National or local?

Many people want to revert to local activity, in order to build really-existing components of the future party which they can see and touch, and personally know to be real and substantial.

Sadly, the lower you aim, sometimes the lower you get.  If you’re not attacking the whole picture, you inspire fewer people.  Occupy was inspiring because it was massive in sweep and scope.  We can be like Kasama and consciously go for the whole thing – not just because it’s what we want, but because it works.

If an organization is a webwork of relationships between people (and a series of ideas), then the webwork of relationships across distance in a national organization can be just as real as

In fact, Millennials are increasingly finding their online friends to be equally as, or more, real than their in-person friends.

It buggers the distinction between “real” and “on the Internet.”  Probably we should begin saying “on the Internet” vs. in-person instead, coming to grips with the fact that Internet phenomena effect in-person behaviors as well as political events, and they are now both real.

Local-vs.-national is the same problem as movement-vs.-party.  Going national feels wrong.  It feels too ambitious, feels delusional.  But it’s not.  It’s preparatory.  It’s necessary.

Left Unity and – Adding One More Group?

Firstly, even starting a new group is a painful thing to do – not simply because starting a group is hard, but also because the Left already has so many groups and doesn’t need one more, but instead needs a multi-tendency party that can include many of them.
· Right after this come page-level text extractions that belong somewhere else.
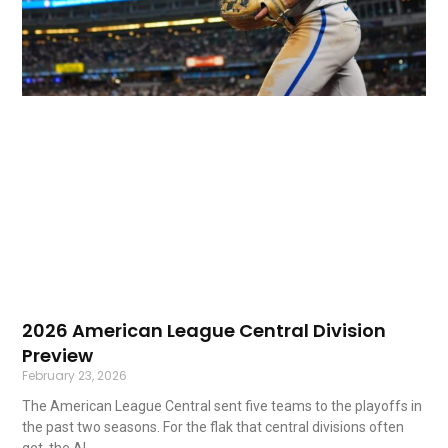
2026 American League Central Division
Preview
February 23, 2026
The American League Central sent five teams to the playoffs in
the past two seasons. For the flak that central divisions often
get, the AL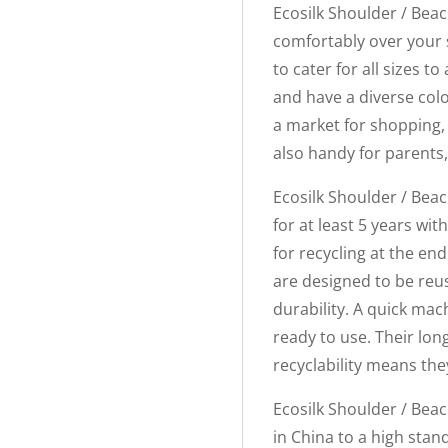
Ecosilk Shoulder / Beac
comfortably over your 
to cater for all sizes
and have a diverse col
a market for shopping, 
also handy for parents,
Ecosilk Shoulder / Beac
for at least 5 years wi
for recycling at the end
are designed to be reu
durability. A quick mac
ready to use. Their lo
recyclability means the
Ecosilk Shoulder / Bea
in China to a high stan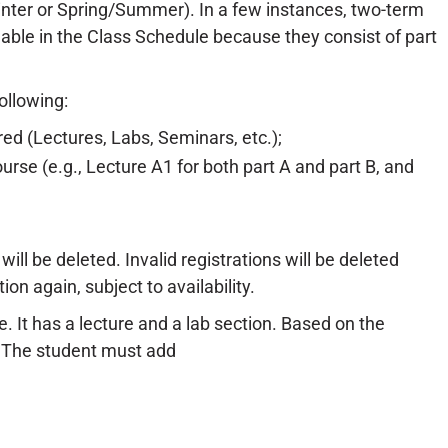
inter or Spring/Summer). In a few instances, two-term
fiable in the Class Schedule because they consist of part
ollowing:
ered (Lectures, Labs, Seminars, etc.);
urse (e.g., Lecture A1 for both part A and part B, and
will be deleted. Invalid registrations will be deleted
ion again, subject to availability.
 It has a lecture and a lab section. Based on the
. The student must add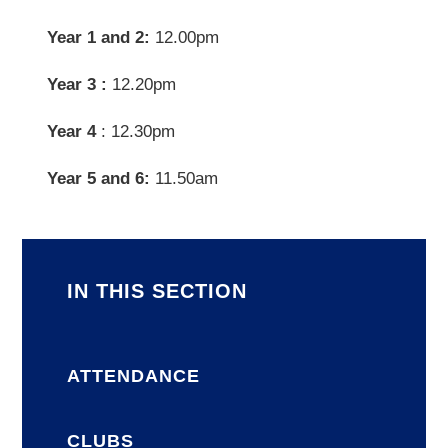
Year 1 and 2:
12.00pm
Year 3 :
12.20pm
Year 4
: 12.30pm
Year 5 and 6:
11.50am
IN THIS SECTION
ATTENDANCE
CLUBS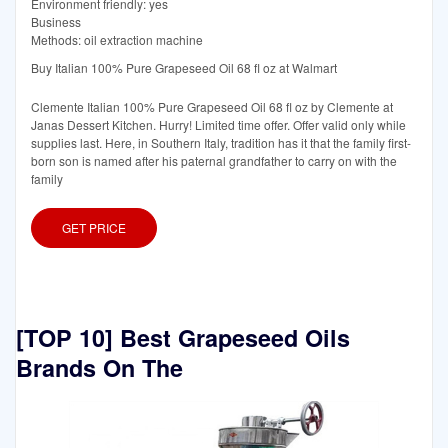
Environment friendly: yes
Business
Methods: oil extraction machine
Buy Italian 100% Pure Grapeseed Oil 68 fl oz at Walmart
Clemente Italian 100% Pure Grapeseed Oil 68 fl oz by Clemente at
Janas Dessert Kitchen. Hurry! Limited time offer. Offer valid only while
supplies last. Here, in Southern Italy, tradition has it that the family first-
born son is named after his paternal grandfather to carry on with the
family
GET PRICE
[TOP 10] Best Grapeseed Oils
Brands On The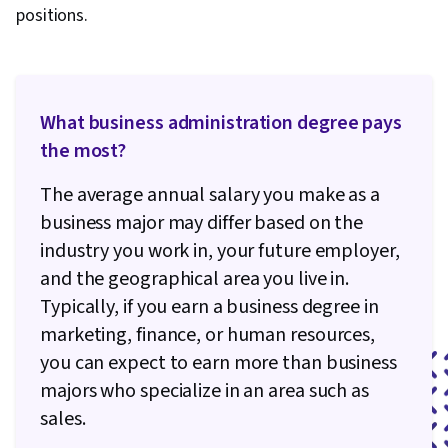
positions.
What business administration degree pays
the most?
The average annual salary you make as a
business major may differ based on the
industry you work in, your future employer,
and the geographical area you live in.
Typically, if you earn a business degree in
marketing, finance, or human resources,
you can expect to earn more than business
majors who specialize in an area such as
sales.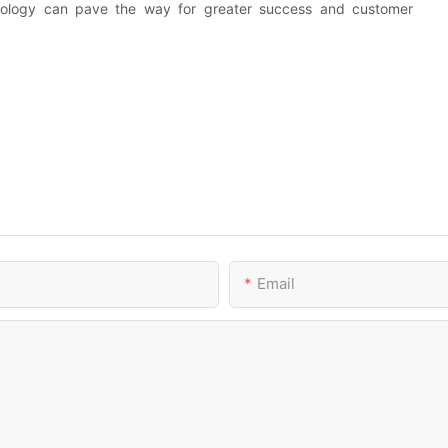
chnology can pave the way for greater success and customer
Email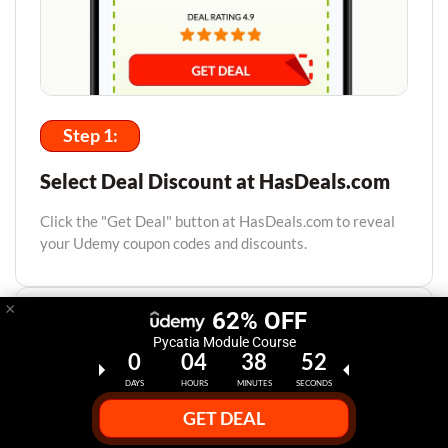
Step 1:
Select Deal Discount at HasDeals.com
Click the "Get Deal" button at HasDeals.com to reveal
your Udemy coupon codes and discounts.
×
62% OFF
Pycatia Module Course
0
04
38
51
DAYS
HOURS
MINUTES
SECONDS
GET DEAL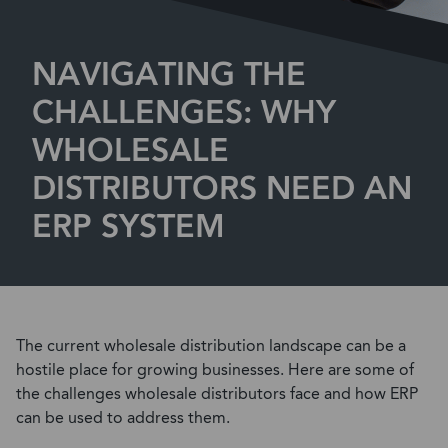
NAVIGATING THE
CHALLENGES: WHY
WHOLESALE
DISTRIBUTORS NEED AN
ERP SYSTEM
The current wholesale distribution landscape can be a
hostile place for growing businesses. Here are some of
the challenges wholesale distributors face and how ERP
can be used to address them.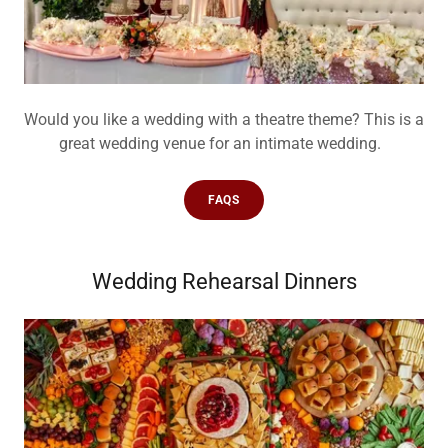
Would you like a wedding with a theatre theme? This is a
great wedding venue for an intimate wedding.
FAQS
Wedding Rehearsal Dinners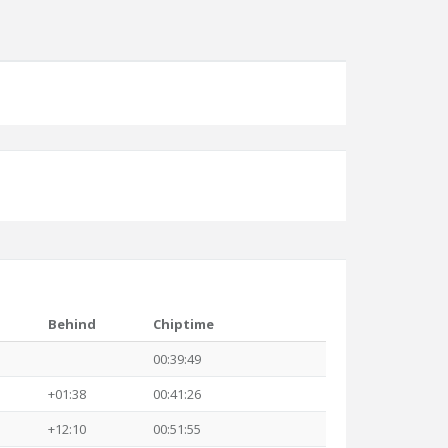
Behind
Chiptime
00:39:49
+01:38
00:41:26
+12:10
00:51:55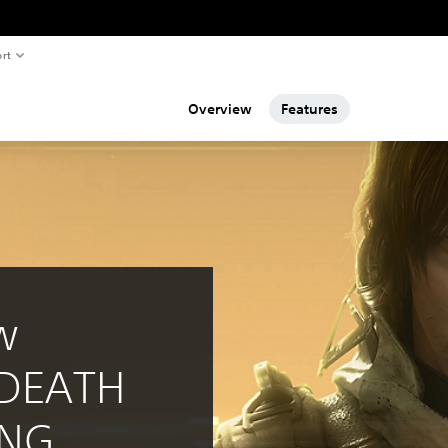
rt
Overview
Features
w
 DEATH
ING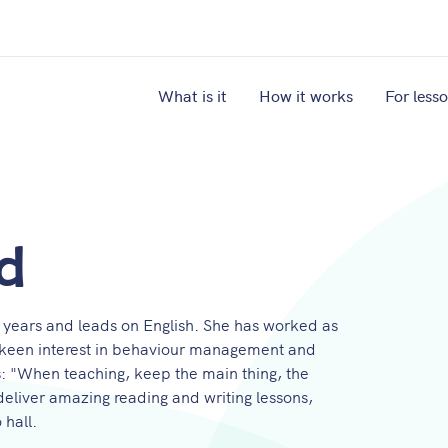
What is it
How it works
For less
d
 years and leads on English. She has worked as
a keen interest in behaviour management and
is: "When teaching, keep the main thing, the
 deliver amazing reading and writing lessons,
 hall.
Good Leftists have a strong desire not to add more particles to an already-fragmented Left.  Sadly, one division we must insist on is democracy, since we won’t have a stable unity until democracy prevails.
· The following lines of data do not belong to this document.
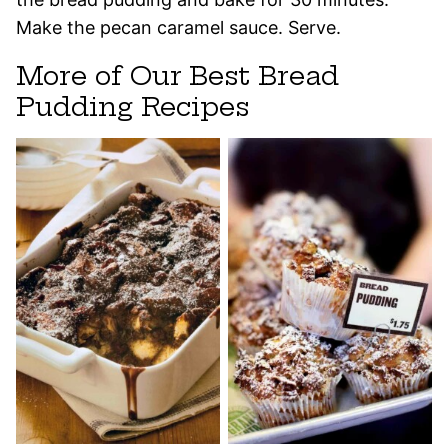
Make the pecan caramel sauce. Serve.
More of Our Best Bread
Pudding Recipes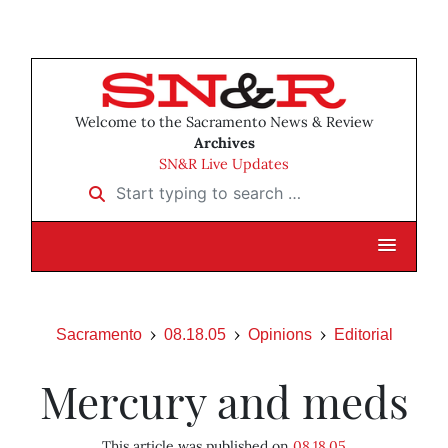
Welcome to the Sacramento News & Review
Archives
SN&R Live Updates
Start typing to search …
Sacramento
08.18.05
Opinions
Editorial
Mercury and meds
This article was published on
08.18.05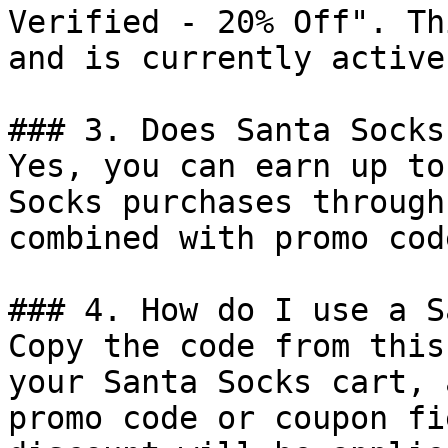
Verified - 20% Off". Th
and is currently active.
### 3. Does Santa Socks
Yes, you can earn up to
Socks purchases through
combined with promo cod
### 4. How do I use a S
Copy the code from this
your Santa Socks cart, 
promo code or coupon fi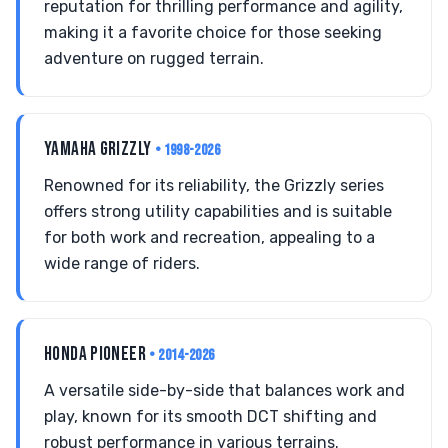
reputation for thrilling performance and agility,
making it a favorite choice for those seeking
adventure on rugged terrain.
YAMAHA GRIZZLY
• 1998-2026
Renowned for its reliability, the Grizzly series
offers strong utility capabilities and is suitable
for both work and recreation, appealing to a
wide range of riders.
HONDA PIONEER
• 2014-2026
A versatile side-by-side that balances work and
play, known for its smooth DCT shifting and
robust performance in various terrains.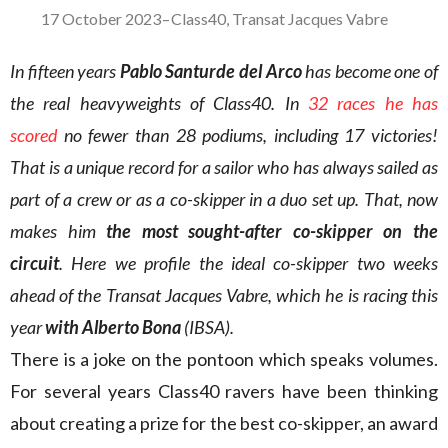
17 October 2023
–
Class40
,
Transat Jacques Vabre
In fifteen years
Pablo Santurde del Arco
has become one of
the real heavyweights of Class40. In
32 races he has
scored
no fewer than 28 podiums, including 17 victories!
That is a unique record for a sailor who has always sailed as
part of a crew or as a co-skipper in a duo set up. That, now
makes him
the most sought-after co-skipper on the
circuit
. Here we profile the ideal co-skipper two weeks
ahead of the Transat Jacques Vabre, which he is racing this
year
with Alberto Bona
(IBSA).
There is a joke on the pontoon which speaks volumes.
For several years Class40 ravers have been thinking
about creating a prize for the best co-skipper, an award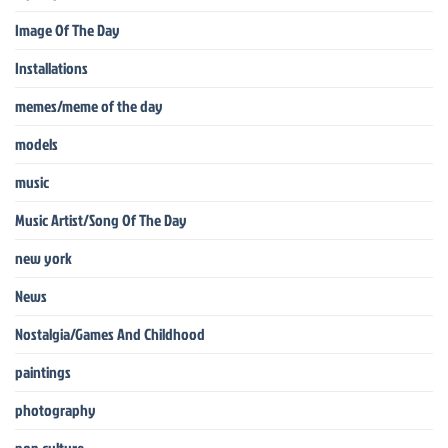
Image Of The Day
Installations
memes/meme of the day
models
music
Music Artist/Song Of The Day
new york
News
Nostalgia/Games And Childhood
paintings
photography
The bureaucratic (ie undemocratic) groups may form a temporary unity, but never a stable one – their bureaucracies are always self-interested, always conniving for more power, and always willing to depart at a moment’s notice when the unity no longer serves them.
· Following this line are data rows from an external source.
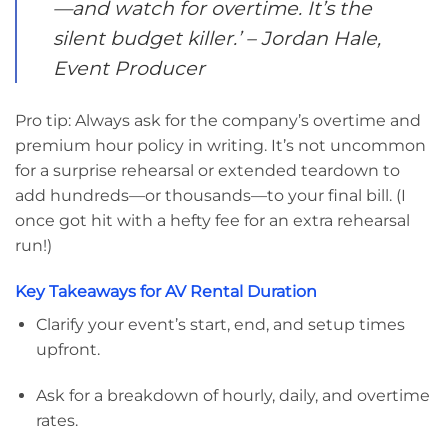
—and watch for overtime. It’s the
silent budget killer.’
– Jordan Hale,
Event Producer
Pro tip: Always ask for the company’s overtime and
premium hour policy in writing. It’s not uncommon
for a surprise rehearsal or extended teardown to
add hundreds—or thousands—to your final bill. (I
once got hit with a hefty fee for an extra rehearsal
run!)
Key Takeaways for AV Rental Duration
Clarify your event’s start, end, and setup times
upfront.
Ask for a breakdown of hourly, daily, and overtime
rates.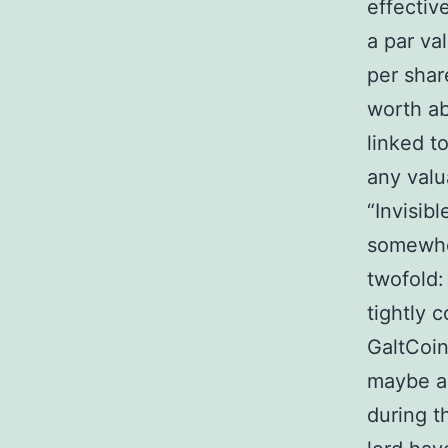
effectiv
a par va
per shar
worth ab
linked t
any valu
“Invisib
somewher
twofold: 
tightly c
GaltCoin
maybe a 
during t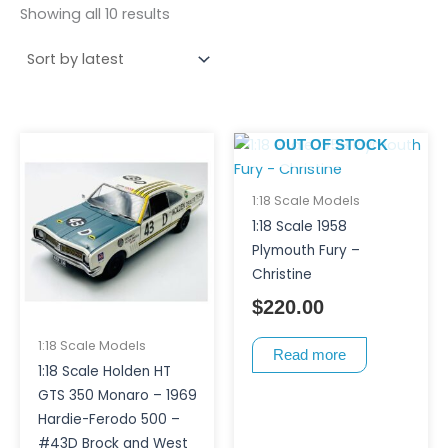
Showing all 10 results
OUT OF STOCK
1:18 Scale Models
1:18 Scale 1958
Plymouth Fury –
Christine
$
220.00
1:18 Scale Models
Read more
1:18 Scale Holden HT
GTS 350 Monaro – 1969
Hardie-Ferodo 500 –
#43D Brock and West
It might protect a party-in-formation more to simply bypass inevitable splitters from the start, than to confuse the process by having an illusory unity followed by a demoralizing split.

However, the attempt at unity may be a way to shake up the bureaucracies of the established organizations.  Any departure from the unity could cause a crisis of legitimacy for the leadership, as the membership is disgusted by the dissolution.

Or maybe not.  It’s likely that upon the (self-instigated) failure of the unity, the bureaucratic leaderships will simply be able to sell their members on continued cynicism about unity, or conflate the need for a solid faction as the same as the need for a totally separate, non-related organization.

This process could rile the membership, though, because the sensible desire to have a visible pole of attraction is very strong.  Sadly, however, the memberships will probably just continue to choke on the contradictions of their own beliefs, longing for a pole of attraction, but justifying their own separateness at the same time, without admitting that these things are in conflict.

However, we could wring our hands forever about what forces beyond ourselves will do, or we can actually get organized.

This will mean, sadly, adding one more particle to the massively fragmented Left.  But as long as it is a particle fiercely dedicated to unification and the emergence of a mass pole of attraction beyond itself, and takes active steps toward this as part of its present (not future) day-to-day activity, then this state of things is a temporary, possibly necessary evil.

We should move against that evil division immediately as it becomes possible.  We should take concrete steps to encourage the emergence of that possibility, before then.

Also in the meantime, many contradictions can be overcome by explicitly allowing and encouraging dual membership between our organization and others.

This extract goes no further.